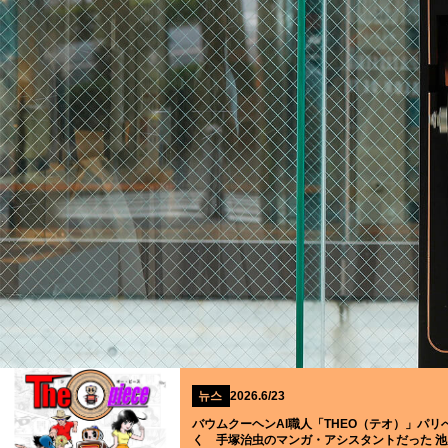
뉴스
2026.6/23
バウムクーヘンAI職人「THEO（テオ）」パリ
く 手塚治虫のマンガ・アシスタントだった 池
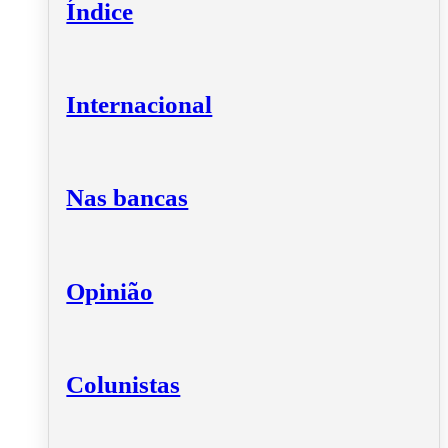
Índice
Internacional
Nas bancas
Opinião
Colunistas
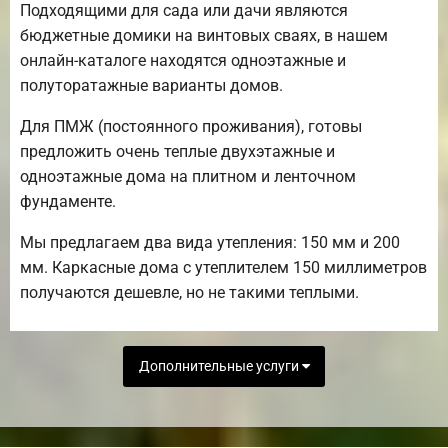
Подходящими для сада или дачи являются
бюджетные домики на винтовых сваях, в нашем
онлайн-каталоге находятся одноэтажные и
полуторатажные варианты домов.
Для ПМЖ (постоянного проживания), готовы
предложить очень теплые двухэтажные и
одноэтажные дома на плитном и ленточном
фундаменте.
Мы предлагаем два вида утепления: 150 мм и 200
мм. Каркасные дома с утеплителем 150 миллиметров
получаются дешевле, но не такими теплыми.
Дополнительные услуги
+===+
• **Problem details**
Could you work out how many lines above contain the string "одноэтажные"? Answer with the number only.

• **Answer area**
2